菅義偉首相は30日の参院本会議で、安倍晋三前首相の後援会が主催した「桜を見る会」前夜祭の費用補塡(ほてん)問題を巡る官房長官時代の答弁について「これまでも誠実に答弁してきた。今後も誠実に答弁する」と述べた。

 首相は、立憲民主党の古賀之士氏から過去の答弁の真偽と、閣僚の国会出席義務を定めた憲法63条との整合を問われ、「(63条は)国会において誠実に答弁する責任を負っていることを前提としている」との認識を示し、「誠実に答弁してきた」と強調。「桜を見る会」の招待者名簿の廃棄について廃棄簿への記載がない点を指摘されると「ルール上必要ではない」と反論した。

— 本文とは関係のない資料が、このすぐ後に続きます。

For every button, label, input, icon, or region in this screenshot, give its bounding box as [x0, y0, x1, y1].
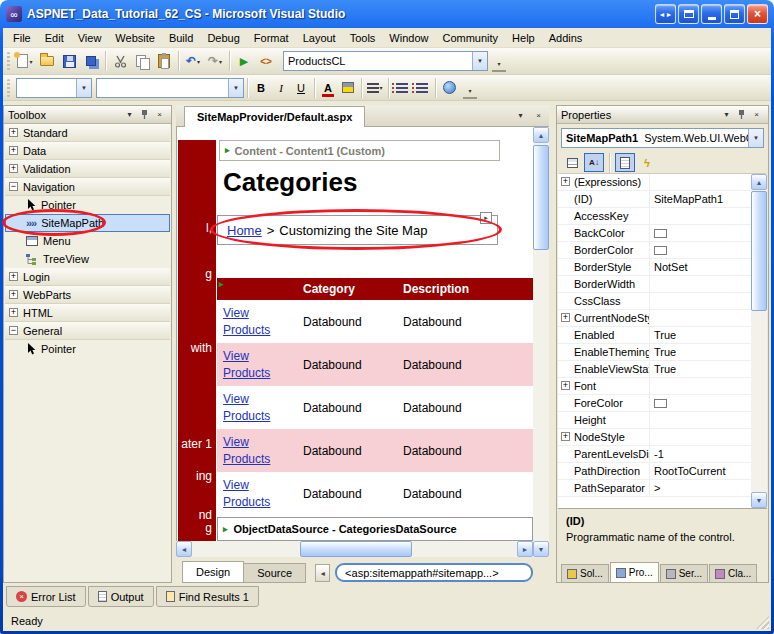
tab-output[interactable]: Output — [88, 586, 154, 607]
property-row[interactable]: (ID)SiteMapPath1 — [558, 191, 751, 208]
horizontal-scrollbar[interactable]: ◄ ► — [176, 541, 533, 557]
combo-dropdown-button[interactable]: ▼ — [472, 52, 487, 70]
ordered-list-button[interactable] — [392, 78, 412, 98]
expander-icon[interactable]: + — [9, 128, 18, 137]
content-region-header[interactable]: ▸ Content - Content1 (Custom) — [219, 140, 500, 161]
pin-button[interactable] — [734, 108, 749, 122]
scroll-down-button[interactable]: ▼ — [533, 541, 549, 557]
smart-tag-icon[interactable]: ▸ — [219, 280, 224, 289]
horizontal-scroll-thumb[interactable] — [300, 541, 412, 557]
tab-properties[interactable]: Pro... — [610, 562, 659, 583]
menu-item-build[interactable]: Build — [162, 29, 200, 47]
view-products-link[interactable]: View Products — [223, 477, 281, 511]
pin-button[interactable] — [137, 108, 152, 122]
scroll-right-button[interactable]: ► — [517, 541, 533, 557]
property-row[interactable]: ParentLevelsDispl-1 — [558, 446, 751, 463]
property-row[interactable]: EnableThemingTrue — [558, 344, 751, 361]
tag-navigator-back-button[interactable]: ◄ — [315, 564, 330, 582]
toolbar-grip[interactable] — [7, 52, 10, 70]
property-row[interactable]: ForeColor — [558, 395, 751, 412]
font-color-button[interactable]: A — [318, 78, 338, 98]
paste-button[interactable] — [153, 50, 175, 72]
properties-view-button[interactable] — [615, 153, 635, 172]
expander-icon[interactable]: + — [9, 290, 18, 299]
menu-item-help[interactable]: Help — [505, 29, 542, 47]
copy-button[interactable] — [131, 50, 153, 72]
scroll-up-button[interactable]: ▲ — [533, 127, 549, 143]
cut-button[interactable] — [109, 50, 131, 72]
expander-icon[interactable]: + — [561, 313, 570, 322]
menu-item-edit[interactable]: Edit — [38, 29, 71, 47]
combo-dropdown-button[interactable]: ▼ — [76, 79, 91, 97]
menu-item-layout[interactable]: Layout — [296, 29, 343, 47]
property-row[interactable]: Height — [558, 412, 751, 429]
tab-server-explorer[interactable]: Ser... — [660, 564, 708, 583]
tab-source[interactable]: Source — [243, 563, 306, 583]
property-row[interactable]: PathDirectionRootToCurrent — [558, 463, 751, 480]
close-panel-button[interactable]: × — [152, 108, 167, 122]
active-files-dropdown-button[interactable]: ▾ — [513, 108, 528, 123]
objectdatasource-control[interactable]: ▸ ObjectDataSource - CategoriesDataSourc… — [217, 517, 533, 541]
expander-icon[interactable]: + — [9, 164, 18, 173]
title-bar[interactable]: ∞ ASPNET_Data_Tutorial_62_CS - Microsoft… — [0, 0, 774, 28]
toolbox-section-data[interactable]: +Data — [5, 142, 170, 160]
categorized-button[interactable] — [562, 153, 582, 172]
expander-icon[interactable]: + — [561, 177, 570, 186]
property-row[interactable]: EnableViewStateTrue — [558, 361, 751, 378]
open-file-button[interactable] — [36, 50, 58, 72]
property-row[interactable]: +NodeStyle — [558, 429, 751, 446]
alphabetical-sort-button[interactable]: A↓ — [584, 153, 604, 172]
property-row[interactable]: AccessKey — [558, 208, 751, 225]
expander-icon[interactable]: − — [9, 182, 18, 191]
property-row[interactable]: +CurrentNodeStyle — [558, 310, 751, 327]
sitemappath-smart-tag-button[interactable]: ▸ — [480, 212, 492, 224]
highlight-button[interactable] — [338, 78, 358, 98]
toolbox-section-general[interactable]: −General — [5, 322, 170, 340]
italic-button[interactable]: I — [271, 78, 291, 98]
property-row[interactable]: BorderColor — [558, 242, 751, 259]
view-products-link[interactable]: View Products — [223, 305, 281, 339]
combo-dropdown-button[interactable]: ▼ — [228, 79, 243, 97]
toolbox-section-webparts[interactable]: +WebParts — [5, 286, 170, 304]
view-products-link[interactable]: View Products — [223, 434, 281, 468]
sitemappath-breadcrumb[interactable]: Home > Customizing the Site Map — [217, 215, 498, 245]
menu-item-format[interactable]: Format — [247, 29, 296, 47]
tab-error-list[interactable]: ×Error List — [6, 586, 86, 607]
menu-item-community[interactable]: Community — [435, 29, 505, 47]
expander-icon[interactable]: + — [9, 146, 18, 155]
toolbox-section-navigation[interactable]: −Navigation — [5, 178, 170, 196]
scroll-left-button[interactable]: ◄ — [176, 541, 192, 557]
property-row[interactable]: BorderStyleNotSet — [558, 259, 751, 276]
view-products-link[interactable]: View Products — [223, 391, 281, 425]
menu-item-tools[interactable]: Tools — [343, 29, 383, 47]
redo-button[interactable]: ↷▾ — [204, 50, 226, 72]
design-surface[interactable]: l, g with ater 1 ing nd g ▸ Content - Co… — [176, 127, 533, 541]
resize-grip[interactable] — [756, 616, 769, 629]
close-panel-button[interactable]: × — [749, 108, 764, 122]
toolbox-item-pointer[interactable]: Pointer — [5, 196, 170, 214]
titlebar-extra-arrows-button[interactable]: ◄► — [655, 4, 676, 24]
vertical-scrollbar[interactable]: ▲ ▼ — [533, 127, 549, 557]
save-button[interactable] — [58, 50, 80, 72]
menu-item-view[interactable]: View — [71, 29, 109, 47]
tab-find-results[interactable]: Find Results 1 — [156, 586, 259, 607]
undo-button[interactable]: ↶▾ — [182, 50, 204, 72]
property-grid-scrollbar[interactable]: ▲ ▼ — [751, 174, 767, 508]
property-row[interactable]: +Font — [558, 378, 751, 395]
property-row[interactable]: EnabledTrue — [558, 327, 751, 344]
toolbox-item-sitemappath[interactable]: »» SiteMapPath — [5, 214, 170, 232]
property-row[interactable]: CssClass — [558, 293, 751, 310]
save-all-button[interactable] — [80, 50, 102, 72]
window-menu-button[interactable]: ▾ — [719, 108, 734, 122]
property-row[interactable]: BackColor — [558, 225, 751, 242]
combo-dropdown-button[interactable]: ▼ — [748, 129, 763, 147]
titlebar-dock-button[interactable] — [678, 4, 699, 24]
close-document-button[interactable]: × — [531, 108, 546, 123]
toolbox-item-menu[interactable]: Menu — [5, 232, 170, 250]
start-debug-button[interactable]: ▶ — [233, 50, 255, 72]
expander-icon[interactable]: + — [561, 432, 570, 441]
toolbox-section-validation[interactable]: +Validation — [5, 160, 170, 178]
object-selector-combobox[interactable]: SiteMapPath1 System.Web.UI.WebC ▼ — [561, 128, 764, 148]
toolbar-combobox[interactable]: ProductsCL ▼ — [283, 51, 488, 71]
document-tab[interactable]: SiteMapProvider/Default.aspx — [184, 106, 365, 127]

 国民民主党会派の芳賀道也氏は、今国会の首相の答弁で「お答えを差し控える」が目立つと指摘したが、首相は「例えば仮定の質問や人事に関する質問など政府としてお答えを控える必要がある場合もあるが、その場合でも理由をできる限り申し上げてきた」とかわした。安倍氏の国会招致については「国会においてお決めいただくこと」と繰り返した。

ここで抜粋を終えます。